En el marco del Martes Santo, se celebró la tradicional Misa Crismal en la Catedral Basílica Nuestra Señora del Carmen, presidida por el cardenal Vicente Bokalic Iglic y con la participación de todos los sacerdotes de la arquidiócesis.
La ceremonia, una de las más significativas de la Semana Santa, reunió a fieles, presbíteros y consagrados en un clima de profunda espiritualidad y renovación de la fe.
Un mensaje de gratitud y compromiso
Durante su homilía, Bokalic expresó un sentido agradecimiento a los sacerdotes por su entrega cotidiana: destacó su cercanía con la comunidad y su labor de acompañamiento en contextos marcados por dificultades y desafíos.
“Gracias por estar muy cerca de la gente, por llevar el Evangelio en medio de las cruces y dificultades”, señaló, poniendo en valor el compromiso pastoral en los distintos ámbitos de la vida social.
Iglesia participativa y cercana
El arzobispo subrayó que la vocación sacerdotal debe entenderse como un servicio y no como un privilegio. En ese sentido, llamó a avanzar hacia una Iglesia más participativa, con una conducción “cada vez más colegiada” y abierta a la escucha de todo el pueblo de Dios.
“El Espíritu Santo habita en todos, no somos dueños del Espíritu”, afirmó, invitando a fortalecer el diálogo y el discernimiento comunitario.
También instó a una conversión pastoral que permita superar prácticas centradas en lo individual y avanzar hacia una Iglesia más cercana, comprometida y abierta.
Prioridad en los más vulnerables
En uno de los tramos centrales de su mensaje, Bokalic remarcó que la Iglesia debe ser “una verdadera familia que acoge”, poniendo en el centro a los sectores más vulnerables.

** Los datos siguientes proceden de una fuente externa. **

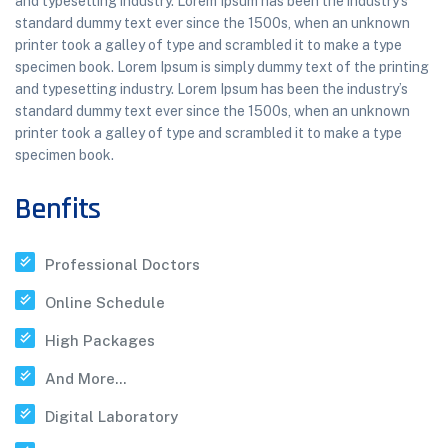
and typesetting industry. Lorem Ipsum has been the industry’s
standard dummy text ever since the 1500s, when an unknown
printer took a galley of type and scrambled it to make a type
specimen book. Lorem Ipsum is simply dummy text of the printing
and typesetting industry. Lorem Ipsum has been the industry’s
standard dummy text ever since the 1500s, when an unknown
printer took a galley of type and scrambled it to make a type
specimen book.
Benfits
Professional Doctors
Online Schedule
High Packages
And More...
Digital Laboratory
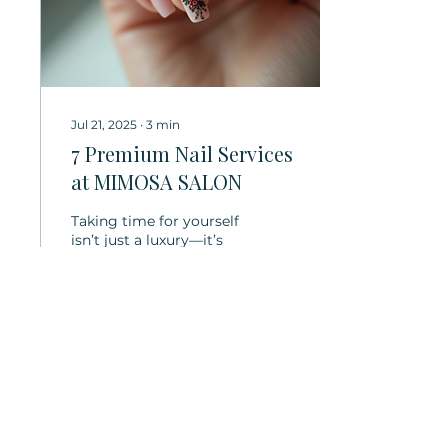
Jul 21, 2025
∙
3
min
7 Premium Nail Services
at MIMOSA SALON
Taking time for yourself
isn’t just a luxury—it’s
essential. Beautiful nails
don’t just enhance your
appearance; they lift
your...
41
0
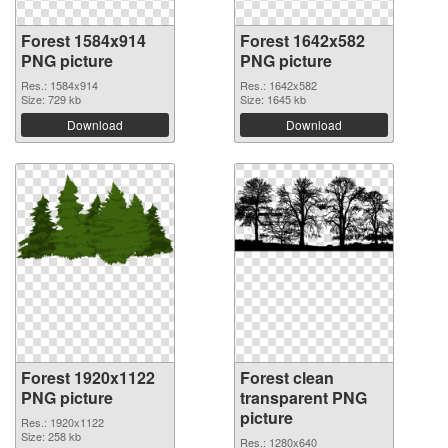
Forest 1584x914
Forest 1642x582
PNG picture
PNG picture
Res.: 1584x914
Res.: 1642x582
Size: 729 kb
Size: 1645 kb
Download
Download
Forest 1920x1122
Forest clean
PNG picture
transparent PNG
picture
Res.: 1920x1122
Size: 258 kb
Res.: 1280x640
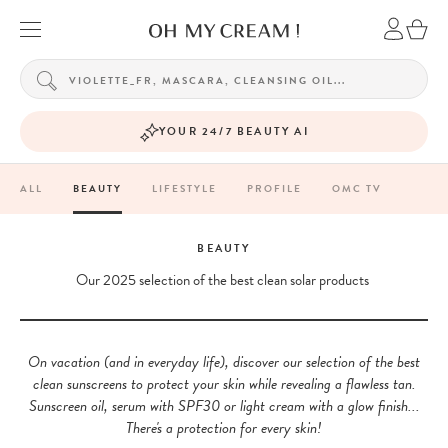
YOUR 24/7 BEAUTY AI
ALL
BEAUTY
LIFESTYLE
PROFILE
OMC TV
BEAUTY
Our 2025 selection of the best clean solar products
On vacation (and in everyday life), discover our selection of the best
clean sunscreens to protect your skin while revealing a flawless tan.
Sunscreen oil, serum with SPF30 or light cream with a glow finish...
There's a protection for every skin!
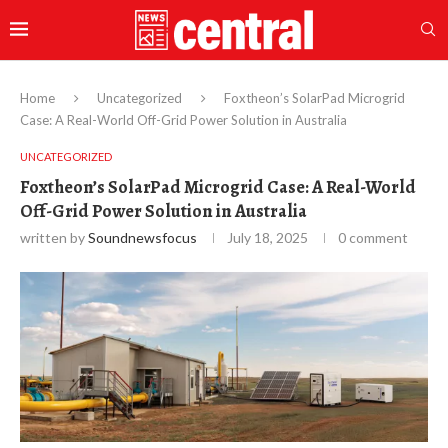
Home
Uncategorized
Foxtheon’s SolarPad Microgrid
Case: A Real-World Off-Grid Power Solution in Australia
UNCATEGORIZED
Foxtheon’s SolarPad Microgrid Case: A Real-World
Off-Grid Power Solution in Australia
written by
Soundnewsfocus
July 18, 2025
0 comment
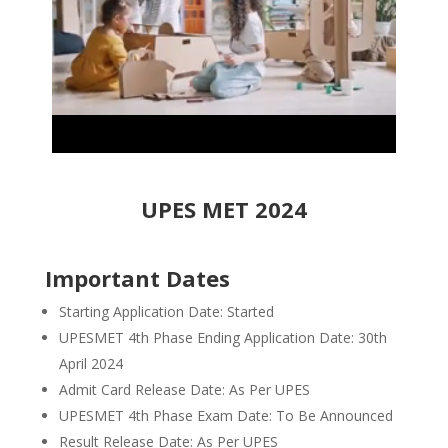
UPES MET 2024
Important Dates
Starting Application Date: Started
UPESMET 4th Phase Ending Application Date: 30th
April 2024
Admit Card Release Date: As Per UPES
UPESMET 4th Phase Exam Date: To Be Announced
Result Release Date: As Per UPES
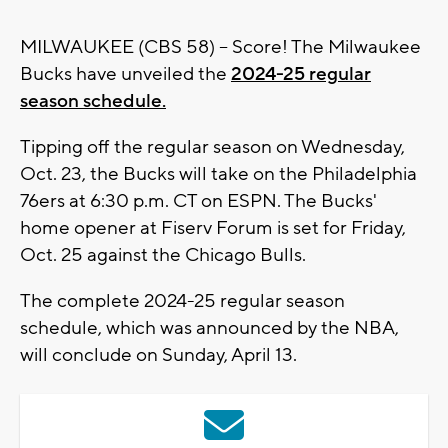
MILWAUKEE (CBS 58) -- Score! The Milwaukee
Bucks have unveiled the
2024-25 regular
season schedule.
Tipping off the regular season on Wednesday,
Oct. 23, the Bucks will take on the Philadelphia
76ers at 6:30 p.m. CT on ESPN. The Bucks'
home opener at Fiserv Forum is set for Friday,
Oct. 25 against the Chicago Bulls.
The complete 2024-25 regular season
schedule, which was announced by the NBA,
will conclude on Sunday, April 13.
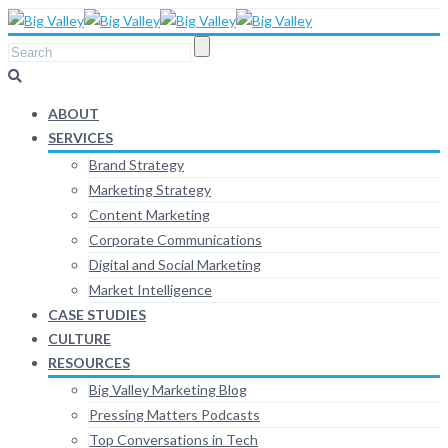
ABOUT
SERVICES
Brand Strategy
Marketing Strategy
Content Marketing
Corporate Communications
Digital and Social Marketing
Market Intelligence
CASE STUDIES
CULTURE
RESOURCES
Big Valley Marketing Blog
Pressing Matters Podcasts
Top Conversations in Tech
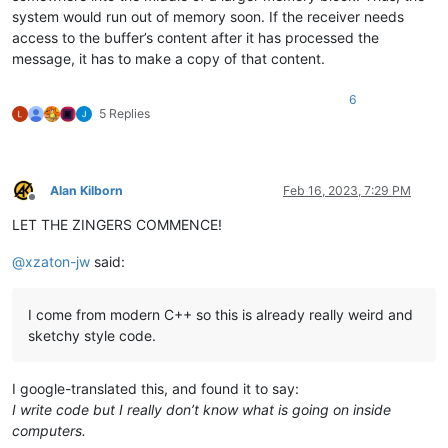
system would run out of memory soon. If the receiver needs
access to the buffer’s content after it has processed the
message, it has to make a copy of that content.
6
5 Replies
Alan Kilborn
Feb 16, 2023, 7:29 PM
Offline
LET THE ZINGERS COMMENCE!
@
xzaton-jw
said:
I come from modern C++ so this is already really weird and
sketchy style code.
I google-translated this, and found it to say:
I write code but I really don’t know what is going on inside
computers.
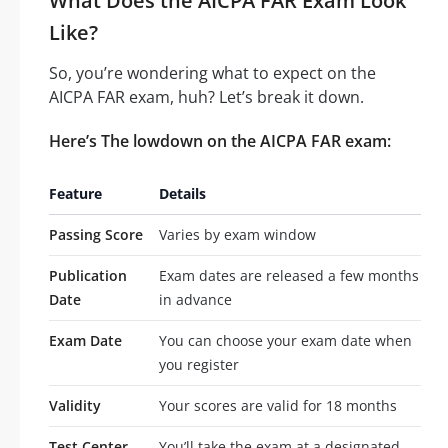
What Does the AICPA FAR Exam Look
Like?
So, you’re wondering what to expect on the
AICPA FAR exam, huh? Let’s break it down.
Here’s The lowdown on the AICPA FAR exam:
Feature
Details
Passing Score
Varies by exam window
Publication
Exam dates are released a few months
Date
in advance
Exam Date
You can choose your exam date when
you register
Validity
Your scores are valid for 18 months
Test Center
You’ll take the exam at a designated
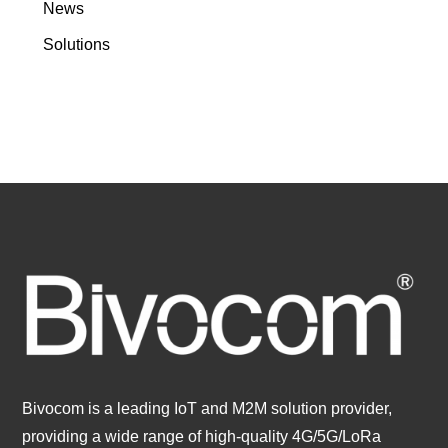
News
Solutions
Bivocom is a leading IoT and M2M solution provider,
providing a wide range of high-quality 4G/5G/LoRa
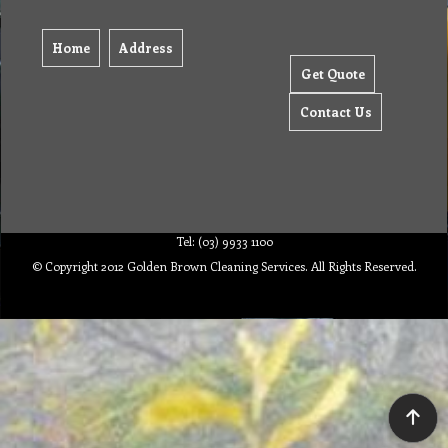
Home
Address
Get Quote
Contact Us
Tel: (03) 9933 1100
© Copyright 2012 Golden Brown Cleaning Services. All Rights Reserved.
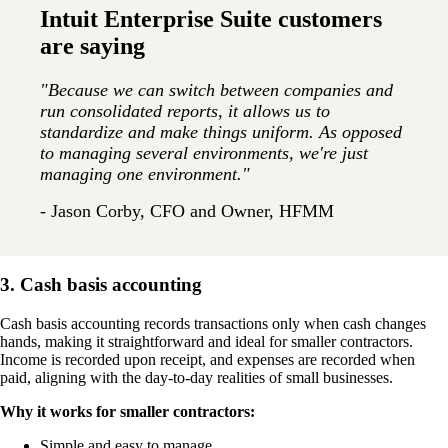
Intuit Enterprise Suite customers
are saying
"Because we can switch between companies and
run consolidated reports, it allows us to
standardize and make things uniform. As opposed
to managing several environments, we're just
managing one environment."
- Jason Corby, CFO and Owner, HFMM
3. Cash basis accounting
Cash basis accounting records transactions only when cash changes
hands, making it straightforward and ideal for smaller contractors.
Income is recorded upon receipt, and expenses are recorded when
paid, aligning with the day-to-day realities of small businesses.
Why it works for smaller contractors:
Simple and easy to manage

En ese marco, llamó a que los pobres no solo estén presentes en el discurso, sino también en las decisiones y acciones concretas de la comunidad eclesial.
La celebración concluyó con la bendición de los óleos sagrados —de los catecúmenos, de los enfermos y el Santo Crisma—, en un clima de recogimiento que marcó el espíritu de renovación propio de estos días.